AIM OF THE TASK →
An exact copy of all entries is the expected answer.

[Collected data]

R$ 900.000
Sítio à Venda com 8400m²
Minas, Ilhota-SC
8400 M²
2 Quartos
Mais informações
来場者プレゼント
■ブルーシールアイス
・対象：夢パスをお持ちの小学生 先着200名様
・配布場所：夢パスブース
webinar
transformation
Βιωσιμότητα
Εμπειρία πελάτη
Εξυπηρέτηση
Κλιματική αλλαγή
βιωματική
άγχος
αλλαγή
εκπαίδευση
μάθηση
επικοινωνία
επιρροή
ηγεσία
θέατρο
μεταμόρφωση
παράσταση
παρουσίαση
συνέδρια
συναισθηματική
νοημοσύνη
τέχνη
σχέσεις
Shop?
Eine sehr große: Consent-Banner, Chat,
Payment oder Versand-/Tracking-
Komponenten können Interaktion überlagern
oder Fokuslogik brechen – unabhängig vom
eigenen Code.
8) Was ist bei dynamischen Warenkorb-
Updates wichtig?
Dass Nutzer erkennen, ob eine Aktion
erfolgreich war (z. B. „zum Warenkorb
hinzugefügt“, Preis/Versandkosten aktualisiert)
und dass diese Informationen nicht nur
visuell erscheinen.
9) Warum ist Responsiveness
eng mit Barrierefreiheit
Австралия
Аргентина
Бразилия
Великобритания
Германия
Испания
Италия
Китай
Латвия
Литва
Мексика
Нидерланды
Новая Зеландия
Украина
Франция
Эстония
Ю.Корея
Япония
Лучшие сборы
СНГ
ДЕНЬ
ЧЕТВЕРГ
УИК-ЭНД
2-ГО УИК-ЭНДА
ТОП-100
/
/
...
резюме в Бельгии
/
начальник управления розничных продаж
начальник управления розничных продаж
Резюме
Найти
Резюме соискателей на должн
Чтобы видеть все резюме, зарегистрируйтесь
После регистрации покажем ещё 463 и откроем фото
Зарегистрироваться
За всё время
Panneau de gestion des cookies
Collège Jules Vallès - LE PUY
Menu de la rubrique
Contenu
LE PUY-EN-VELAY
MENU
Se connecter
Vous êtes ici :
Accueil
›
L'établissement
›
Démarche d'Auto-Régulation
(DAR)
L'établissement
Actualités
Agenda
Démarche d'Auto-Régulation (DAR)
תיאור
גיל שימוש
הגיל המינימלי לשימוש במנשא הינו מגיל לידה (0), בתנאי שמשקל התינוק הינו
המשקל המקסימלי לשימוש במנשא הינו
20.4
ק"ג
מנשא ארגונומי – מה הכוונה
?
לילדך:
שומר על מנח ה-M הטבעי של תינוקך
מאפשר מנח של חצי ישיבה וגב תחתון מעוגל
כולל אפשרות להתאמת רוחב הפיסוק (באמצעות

RESULT OF THIS EXERCISE →
R$ 900.000
Sítio à Venda com 8400m²
Minas, Ilhota-SC
8400 M²
2 Quartos
Mais informações
来場者プレゼント
■ブルーシールアイス
・対象：夢パスをお持ちの小学生 先着200名様
・配布場所：夢パスブース
webinar
transformation
Βιωσιμότητα
Εμπειρία πελάτη
Εξυπηρέτηση
Κλιματική αλλαγή
βιωματική
άγχος
αλλαγή
εκπαίδευση
μάθηση
επικοινωνία
επιρροή
ηγεσία
θέατρο
μεταμόρφωση
παράσταση
παρουσίαση
συνέδρια
συναισθηματική
νοημοσύνη
τέχνη
σχέσεις
Shop?
Eine sehr große: Consent-Banner, Chat,
Payment oder Versand-/Tracking-
Komponenten können Interaktion überlagern
oder Fokuslogik brechen – unabhängig vom
eigenen Code.
8) Was ist bei dynamischen Warenkorb-
Updates wichtig?
Dass Nutzer erkennen, ob eine Aktion
erfolgreich war (z. B. „zum Warenkorb
hinzugefügt“, Preis/Versandkosten aktualisiert)
und dass diese Informationen nicht nur
visuell erscheinen.
9) Warum ist Responsiveness
eng mit Barrierefreiheit
Австралия
Аргентина
Бразилия
Великобритания
Германия
Испания
Италия
Китай
Латвия
Литва
Мексика
Нидерланды
Новая Зеландия
Украина
Франция
Эстония
Ю.Корея
Япония
Лучшие сборы
СНГ
ДЕНЬ
ЧЕТВЕРГ
УИК-ЭНД
2-ГО УИК-ЭНДА
ТОП-100
/
/
...
резюме в Бельгии
/
начальник управления розничных продаж
начальник управления розничных продаж
Резюме
Найти
Резюме соискателей на должн
Чтобы видеть все резюме, зарегистрируйтесь
После регистрации покажем ещё 463 и откроем фото
Зарегистрироваться
За всё время
Panneau de gestion des cookies
Collège Jules Vallès - LE PUY
Menu de la rubrique
Contenu
LE PUY-EN-VELAY
MENU
Se connecter
Vous êtes ici :
Accueil
›
L'établissement
›
Démarche d'Auto-Régulation
(DAR)
L'établissement
Actualités
Agenda
Démarche d'Auto-Régulation (DAR)
תיאור
גיל שימוש
הגיל המינימלי לשימוש במנשא הינו מגיל לידה (0), בתנאי שמשקל התינוק הינו
המשקל המקסימלי לשימוש במנשא הינו
20.4
ק"ג
מנשא ארגונומי – מה הכוונה
?
לילדך:
שומר על מנח ה-M הטבעי של תינוקך
מאפשר מנח של חצי ישיבה וגב תחתון מעוגל
כולל אפשרות להתאמת רוחב הפיסוק (באמצעות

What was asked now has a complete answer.